Bernardino-Speech: Global Insurance Supervision

05.03.2014 – gabriel-bernardino-150The development of global supervisory standards is a highly ambitious project and in order to deliver it, we need to have a clear understanding of the objectives and who is going to drive it, what and how is it going to be done and when it will be there.

The key role in this very challenging piece of work is given to the International Association of Insurance Supervisors (IAIS) and this is absolutely right. For almost 20 years of its existence, the IAIS has managed to build up a very solid platform for common work and information exchange between more than 190 jurisdictions in over 140 countries. [...] The development of supervisory standards for insurers should benefit from the relevant knowledge and expertise of insurance supervisors around the globe and should be backed by political commitment from the FSB and the G20.

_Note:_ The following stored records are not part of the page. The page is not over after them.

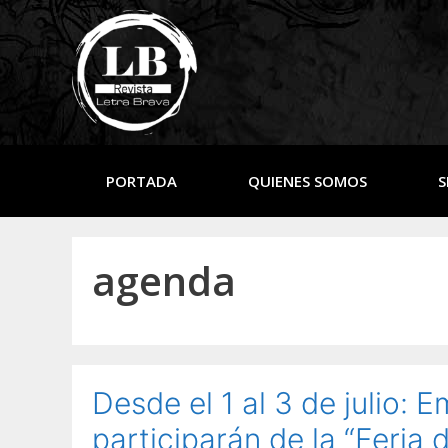
PORTADA
QUIENES SOMOS
S
agenda
Desde el 1 al 3 de julio:
participarán de la “Feria 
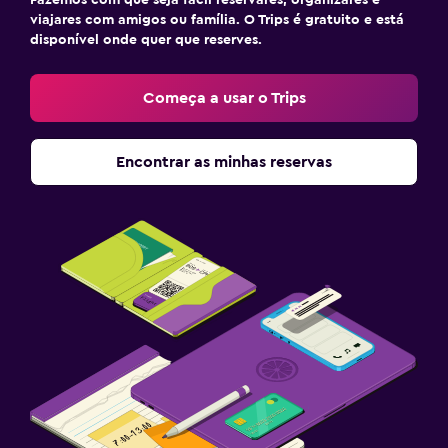
Fazemos com que seja fácil reservares, organizares e
viajares com amigos ou família. O Trips é gratuito e está
disponível onde quer que reserves.
Começa a usar o Trips
Encontrar as minhas reservas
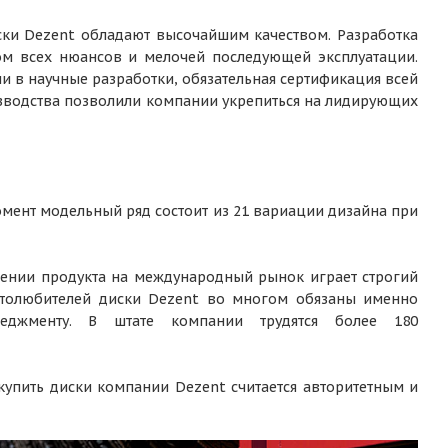
ки Dezent обладают высочайшим качеством. Разработка
том всех нюансов и мелочей последующей эксплуатации.
и в научные разработки, обязательная сертификация всей
оизводства позволили компании укрепиться на лидирующих
омент модельный ряд состоит из 21 вариации дизайна при
ении продукта на международный рынок играет строгий
втолюбителей диски Dezent во многом обязаны именно
неджменту. В штате компании трудятся более 180
купить диски компании Dezent считается авторитетным и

I am convinced that the appropriate way to do it is to accept a step-by-step approach that will progressively create more commonality. This will facilitate the efficiency of supervision and increase financial stability and consumer protection. This approach should provide jurisdictions with sufficient time to prepare the necessary changes without causing significant disruptions in the markets. And, of course, this should be done in close consultation with the different stakeholders.

Now, when the Solvency II supervisory framework enters into its final phase before the full implementation, I think the EU is significantly influencing the international debate with regard to the development of a risk-based supervisory framework. I am convinced that the basic sound principles of Solvency II will be applied internationally. This means that the international capital standards should incorporate the fundamental principles underlying Solvency II: a total balance sheet approach, clear and transparent target criteria for calibration of capital requirements, explicit recognition of risk diversification and consideration in capital requirements of all the material risks to which the group is exposed. The objective should be to foster global convergence and consistency of supervisory practices, through the implementation of a sound risk-based supervisory framework, allowing Solvency II to be one of the practical implementations of the international standard.

That does not mean that the global capital standards will mimic Solvency II. I do not think that the global capital standards will need to be as granular as Solvency II.

Nevertheless, going forward we should be open to make adjustments to our system if that is needed. Companies should be subject to only one capital regime.